“The usual concept is that once a device or host is compromised, then the bad guys have control of that host. It is normally seen as a one-to-one relationship. What we are seeing is that that no longer holds true”, said Gunter Ollmann, vice president of research for Damballa.
The number of criminal entities that simultaneously control the compromised device is increasing compared to last year, Ollmann told Infosecurity. “This is significant for a number of reasons. One is the more compromises you have on the machine, the more difficult it is to clean up and remove the infections. Another side of the threat is that it reflects the capabilities of the criminals in the way they can infect hosts”, he said.
Ollmann attributed the increase to the popularity of toolkits that enable relatively unsophisticated cybercriminals to infect machines and set up botnets; eight out of the top ten largest botnets used toolkits, the most popular being Zeus and Spy-Eye.

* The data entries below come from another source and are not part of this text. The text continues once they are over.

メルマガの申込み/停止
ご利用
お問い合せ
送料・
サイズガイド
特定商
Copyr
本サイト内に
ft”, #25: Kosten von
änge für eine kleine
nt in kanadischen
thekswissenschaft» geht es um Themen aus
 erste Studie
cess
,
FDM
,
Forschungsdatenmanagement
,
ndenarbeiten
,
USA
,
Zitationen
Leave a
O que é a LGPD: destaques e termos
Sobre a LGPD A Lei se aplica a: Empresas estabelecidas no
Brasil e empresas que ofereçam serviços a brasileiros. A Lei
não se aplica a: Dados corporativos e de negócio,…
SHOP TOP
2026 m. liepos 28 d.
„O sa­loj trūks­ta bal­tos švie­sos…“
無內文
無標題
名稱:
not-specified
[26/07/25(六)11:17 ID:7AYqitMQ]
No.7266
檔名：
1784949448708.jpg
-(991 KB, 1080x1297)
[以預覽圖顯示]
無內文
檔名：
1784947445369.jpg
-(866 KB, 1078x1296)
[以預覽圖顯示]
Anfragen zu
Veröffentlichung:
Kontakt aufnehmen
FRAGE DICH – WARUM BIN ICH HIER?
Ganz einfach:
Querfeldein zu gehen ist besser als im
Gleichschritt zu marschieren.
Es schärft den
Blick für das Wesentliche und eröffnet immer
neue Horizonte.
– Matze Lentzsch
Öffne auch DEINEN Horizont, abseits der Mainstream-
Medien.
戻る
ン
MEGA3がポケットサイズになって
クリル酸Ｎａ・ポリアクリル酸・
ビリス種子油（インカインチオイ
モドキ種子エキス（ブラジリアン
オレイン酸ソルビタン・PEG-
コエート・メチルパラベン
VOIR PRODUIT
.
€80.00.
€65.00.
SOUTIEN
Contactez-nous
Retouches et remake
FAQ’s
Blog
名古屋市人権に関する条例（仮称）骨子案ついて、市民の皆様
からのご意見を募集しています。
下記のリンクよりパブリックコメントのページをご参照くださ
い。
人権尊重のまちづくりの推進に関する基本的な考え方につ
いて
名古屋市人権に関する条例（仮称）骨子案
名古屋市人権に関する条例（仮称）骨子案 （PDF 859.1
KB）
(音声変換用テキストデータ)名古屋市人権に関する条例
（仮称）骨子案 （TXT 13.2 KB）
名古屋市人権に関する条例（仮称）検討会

“For example, one of the most popular vehicles for compromise of hosts is the pay-per-install mechanisms, where third-party criminal operators will receive money from botnet operators to install their agents on the victim’s devices. The pay-per-install operators run the drive-by download sites, and once they compromise the host through the drive-by download, they get paid for every single piece of malware they install. So it is in their financial interest to install the malware from multiple botnet operators on a single host”, Ollmann said.

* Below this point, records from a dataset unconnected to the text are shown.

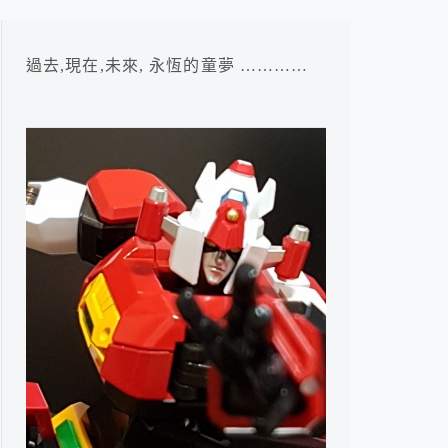
過去,現在,未來, 永恆的童夢 …………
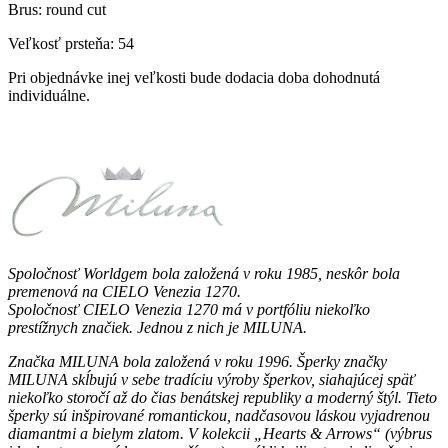
Brus: round cut
Veľkosť prsteňa: 54
Pri objednávke inej veľkosti bude dodacia doba dohodnutá
individuálne.
Spoločnosť Worldgem bola založená v roku 1985, neskôr bola
premenová na CIELO Venezia 1270.
Spoločnosť CIELO Venezia 1270 má v portfóliu niekoľko
prestížnych značiek. Jednou z nich je MILUNA.
Značka MILUNA bola založená v roku 1996. Šperky značky
MILUNA skĺbujú v sebe tradíciu výroby šperkov, siahajúcej späť
niekoľko storočí až do čias benátskej republiky a moderný štýl. Tieto
šperky sú inšpirované romantickou, nadčasovou láskou vyjadrenou
diamantmi a bielym zlatom. V kolekcii „Hearts & Arrows“ (výbrus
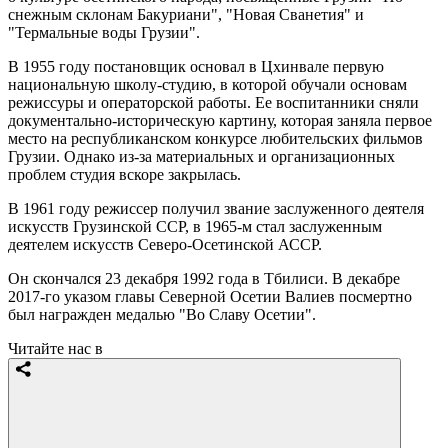
снежным склонам Бакуриани", "Новая Сванетия" и
"Термальные воды Грузии".
В 1955 году постановщик основал в Цхинвале первую
национальную школу-студию, в которой обучали основам
режиссуры и операторской работы. Ее воспитанники сняли
документально-историческую картину, которая заняла первое
место на республиканском конкурсе любительских фильмов
Грузии. Однако из-за материальных и организационных
проблем студия вскоре закрылась.
В 1961 году режиссер получил звание заслуженного деятеля
искусств Грузинской ССР, в 1965-м стал заслуженным
деятелем искусств Северо-Осетинской АССР.
Он скончался 23 декабря 1992 года в Тбилиси. В декабре
2017-го указом главы Северной Осетии Валиев посмертно
был награжден медалью "Во Славу Осетии".
Читайте нас в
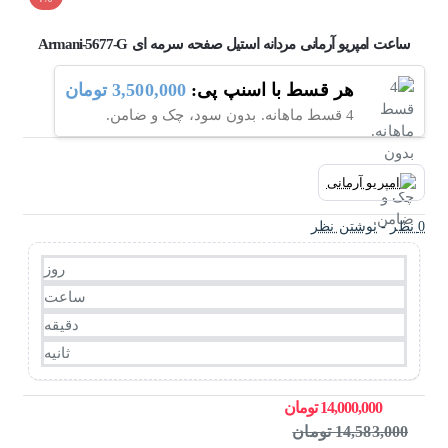
ساعت امپریو آرمانی مردانه استیل صفحه سرمه ای Armani-5677-G
هر قسط با اسنپ پی:
3,500,000 تومان
4 قسط ماهانه. بدون سود، چک و ضامن.
0 نظر
-
نوشتن نظر
روز
ساعت
دقیقه
ثانیه
14,000,000 تومان
14,583,000 تومان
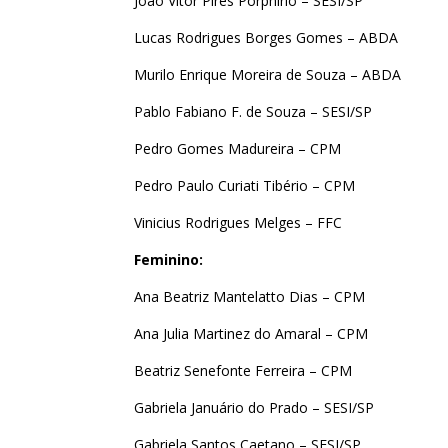
João Vitor Pires Porphirio – SESI/SP
Lucas Rodrigues Borges Gomes – ABDA
Murilo Enrique Moreira de Souza – ABDA
Pablo Fabiano F. de Souza – SESI/SP
Pedro Gomes Madureira – CPM
Pedro Paulo Curiati Tibério – CPM
Vinicius Rodrigues Melges – FFC
Feminino:
Ana Beatriz Mantelatto Dias – CPM
Ana Julia Martinez do Amaral – CPM
Beatriz Senefonte Ferreira – CPM
Gabriela Januário do Prado – SESI/SP
Gabriela Santos Caetano – SESI/SP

The recent high-profile botnet takedowns, such as Rustock and Coreflood, are “insignificant” in terms of number of botnets, size, and number of operators”, Ollmann said.

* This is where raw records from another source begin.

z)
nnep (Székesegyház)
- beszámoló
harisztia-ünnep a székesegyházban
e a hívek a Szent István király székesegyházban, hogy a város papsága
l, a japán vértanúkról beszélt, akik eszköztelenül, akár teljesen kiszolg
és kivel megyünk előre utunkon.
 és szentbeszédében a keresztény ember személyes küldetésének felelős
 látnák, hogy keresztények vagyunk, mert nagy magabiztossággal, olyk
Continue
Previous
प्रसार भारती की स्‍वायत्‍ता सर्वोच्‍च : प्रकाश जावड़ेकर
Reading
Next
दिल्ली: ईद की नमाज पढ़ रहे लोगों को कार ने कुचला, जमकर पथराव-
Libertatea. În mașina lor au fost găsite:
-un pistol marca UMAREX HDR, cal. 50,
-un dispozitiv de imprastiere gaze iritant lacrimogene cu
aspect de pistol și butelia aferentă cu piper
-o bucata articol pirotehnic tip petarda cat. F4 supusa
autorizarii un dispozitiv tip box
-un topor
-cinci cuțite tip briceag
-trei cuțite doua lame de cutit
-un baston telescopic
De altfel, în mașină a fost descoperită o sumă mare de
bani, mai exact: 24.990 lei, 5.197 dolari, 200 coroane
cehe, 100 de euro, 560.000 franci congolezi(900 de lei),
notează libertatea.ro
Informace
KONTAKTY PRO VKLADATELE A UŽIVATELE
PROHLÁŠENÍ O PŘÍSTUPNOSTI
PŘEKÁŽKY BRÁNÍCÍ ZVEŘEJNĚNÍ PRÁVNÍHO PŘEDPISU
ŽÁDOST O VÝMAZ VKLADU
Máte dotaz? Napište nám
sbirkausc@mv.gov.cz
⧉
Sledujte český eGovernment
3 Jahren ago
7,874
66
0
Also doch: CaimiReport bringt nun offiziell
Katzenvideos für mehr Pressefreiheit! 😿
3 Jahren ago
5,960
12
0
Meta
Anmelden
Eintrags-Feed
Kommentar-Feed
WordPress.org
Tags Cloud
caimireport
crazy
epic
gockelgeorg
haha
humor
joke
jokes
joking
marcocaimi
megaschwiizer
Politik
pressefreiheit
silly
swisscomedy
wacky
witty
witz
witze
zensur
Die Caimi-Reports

Another areas of concern is the rise in mobile malware. Until recently, mobile malware was limited to extortion and premium rate fraud or other tactics that did not rely on botnet architectures. Having mobile malware contact the criminal operator and establish two-way internet communication now makes the mobile market as susceptible to criminal breach activity as desktop devices, the survey found.
Over the first six months of 2011, the number of hijacked Android devices engaging in “live” communications with criminal operators grew at a significant rate, the survey found.
The survey said that the top generic TLD used by botnet criminals was .com, and the most popular country TLD was .ru for Russia. “If the .com registrar was to make it more difficult for the bad guys, then it would have a bigger and more immediate impact on criminal operations”, Ollmann said.
In addition, a high percentage of botnet command-and-control infrastructure relies on domain names that are registered through the Russian .ru registrar. India and China are also among the top country TLDs for botnets, Ollmann added.